(Document structure recognition data)
◆ ◆ ◆ ◆ ◆ ◆ ◆
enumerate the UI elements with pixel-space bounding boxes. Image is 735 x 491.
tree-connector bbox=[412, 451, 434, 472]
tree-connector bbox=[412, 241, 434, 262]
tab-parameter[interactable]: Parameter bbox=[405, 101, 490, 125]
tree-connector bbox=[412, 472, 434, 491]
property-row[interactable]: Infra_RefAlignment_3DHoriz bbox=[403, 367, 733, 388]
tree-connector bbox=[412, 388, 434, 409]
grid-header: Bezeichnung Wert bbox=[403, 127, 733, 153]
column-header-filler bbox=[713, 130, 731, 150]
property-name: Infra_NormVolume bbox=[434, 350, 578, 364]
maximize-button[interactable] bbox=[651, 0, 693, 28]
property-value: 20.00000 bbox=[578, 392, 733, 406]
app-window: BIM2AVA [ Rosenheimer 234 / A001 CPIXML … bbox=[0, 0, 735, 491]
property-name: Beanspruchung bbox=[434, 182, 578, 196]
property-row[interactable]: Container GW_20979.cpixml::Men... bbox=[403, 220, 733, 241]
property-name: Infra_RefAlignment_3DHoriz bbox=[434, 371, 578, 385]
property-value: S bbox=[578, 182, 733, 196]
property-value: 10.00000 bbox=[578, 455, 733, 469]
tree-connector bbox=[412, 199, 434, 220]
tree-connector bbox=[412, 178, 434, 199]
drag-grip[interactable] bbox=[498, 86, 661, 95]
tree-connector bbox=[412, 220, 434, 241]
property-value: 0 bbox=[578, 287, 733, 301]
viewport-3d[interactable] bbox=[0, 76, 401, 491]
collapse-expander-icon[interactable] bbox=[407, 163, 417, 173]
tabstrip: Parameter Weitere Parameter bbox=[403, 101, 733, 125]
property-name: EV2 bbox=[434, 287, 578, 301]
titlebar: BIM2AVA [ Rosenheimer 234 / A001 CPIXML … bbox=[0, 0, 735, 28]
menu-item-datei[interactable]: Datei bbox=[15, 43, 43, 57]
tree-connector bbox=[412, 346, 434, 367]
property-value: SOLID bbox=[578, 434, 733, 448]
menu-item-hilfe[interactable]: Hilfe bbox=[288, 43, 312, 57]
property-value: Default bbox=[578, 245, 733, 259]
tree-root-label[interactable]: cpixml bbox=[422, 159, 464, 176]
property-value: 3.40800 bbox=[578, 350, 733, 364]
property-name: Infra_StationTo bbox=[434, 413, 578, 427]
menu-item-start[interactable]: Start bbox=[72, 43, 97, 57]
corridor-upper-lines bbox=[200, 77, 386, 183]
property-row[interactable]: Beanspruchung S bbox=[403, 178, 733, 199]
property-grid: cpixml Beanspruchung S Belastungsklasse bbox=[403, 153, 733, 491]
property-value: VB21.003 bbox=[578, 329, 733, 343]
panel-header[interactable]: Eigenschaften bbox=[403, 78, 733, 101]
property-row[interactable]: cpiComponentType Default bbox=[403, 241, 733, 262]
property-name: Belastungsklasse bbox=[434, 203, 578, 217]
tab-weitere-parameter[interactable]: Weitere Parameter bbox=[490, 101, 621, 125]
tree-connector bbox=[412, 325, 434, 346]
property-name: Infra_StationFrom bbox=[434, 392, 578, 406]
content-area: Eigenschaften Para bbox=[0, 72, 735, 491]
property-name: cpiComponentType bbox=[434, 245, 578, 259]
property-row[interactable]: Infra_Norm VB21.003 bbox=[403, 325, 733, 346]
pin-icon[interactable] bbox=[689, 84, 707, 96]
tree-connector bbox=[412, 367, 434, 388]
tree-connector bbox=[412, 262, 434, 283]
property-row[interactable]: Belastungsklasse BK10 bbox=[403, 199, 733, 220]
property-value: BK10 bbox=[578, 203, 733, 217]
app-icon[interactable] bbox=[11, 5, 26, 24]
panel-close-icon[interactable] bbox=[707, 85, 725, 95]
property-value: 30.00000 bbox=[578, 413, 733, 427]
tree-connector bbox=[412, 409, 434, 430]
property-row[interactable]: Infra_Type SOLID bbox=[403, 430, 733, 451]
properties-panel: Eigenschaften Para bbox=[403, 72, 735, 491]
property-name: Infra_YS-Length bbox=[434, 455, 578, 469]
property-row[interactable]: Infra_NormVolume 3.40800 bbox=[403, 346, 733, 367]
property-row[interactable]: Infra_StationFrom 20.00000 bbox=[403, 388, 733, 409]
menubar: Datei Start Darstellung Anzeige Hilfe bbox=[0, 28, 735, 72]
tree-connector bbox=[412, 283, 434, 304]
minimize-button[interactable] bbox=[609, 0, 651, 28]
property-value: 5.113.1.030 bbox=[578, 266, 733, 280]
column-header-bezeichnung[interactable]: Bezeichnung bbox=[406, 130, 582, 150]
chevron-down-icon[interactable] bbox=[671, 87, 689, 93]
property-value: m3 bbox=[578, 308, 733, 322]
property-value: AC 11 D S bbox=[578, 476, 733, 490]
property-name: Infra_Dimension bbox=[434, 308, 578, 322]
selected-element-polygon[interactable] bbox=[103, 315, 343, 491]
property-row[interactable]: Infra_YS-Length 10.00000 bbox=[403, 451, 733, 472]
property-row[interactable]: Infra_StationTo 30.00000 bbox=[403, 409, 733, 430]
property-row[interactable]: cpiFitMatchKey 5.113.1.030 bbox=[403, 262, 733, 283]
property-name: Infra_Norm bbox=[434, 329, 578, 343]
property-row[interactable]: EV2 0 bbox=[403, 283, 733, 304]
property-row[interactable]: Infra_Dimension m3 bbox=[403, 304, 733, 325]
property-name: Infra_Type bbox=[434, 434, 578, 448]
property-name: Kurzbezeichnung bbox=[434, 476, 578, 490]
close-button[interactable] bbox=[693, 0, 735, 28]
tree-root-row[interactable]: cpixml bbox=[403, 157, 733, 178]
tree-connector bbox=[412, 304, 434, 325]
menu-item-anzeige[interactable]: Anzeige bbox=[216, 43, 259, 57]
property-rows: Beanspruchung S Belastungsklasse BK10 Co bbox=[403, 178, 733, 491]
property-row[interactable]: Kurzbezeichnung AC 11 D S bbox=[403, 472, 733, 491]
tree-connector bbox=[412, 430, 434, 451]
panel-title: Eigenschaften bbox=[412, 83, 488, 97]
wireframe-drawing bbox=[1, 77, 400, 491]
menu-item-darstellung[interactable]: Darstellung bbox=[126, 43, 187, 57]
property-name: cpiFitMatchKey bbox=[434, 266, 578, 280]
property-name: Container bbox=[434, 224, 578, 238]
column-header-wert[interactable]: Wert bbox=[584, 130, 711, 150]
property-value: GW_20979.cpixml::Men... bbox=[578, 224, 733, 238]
◆ ◆ ◆ ◆ ◆ ◆ ◆
• **What the task requires**
Count, and answer with the number only: how many lines of the data include the string "Parameter"?

• **Answer space**
3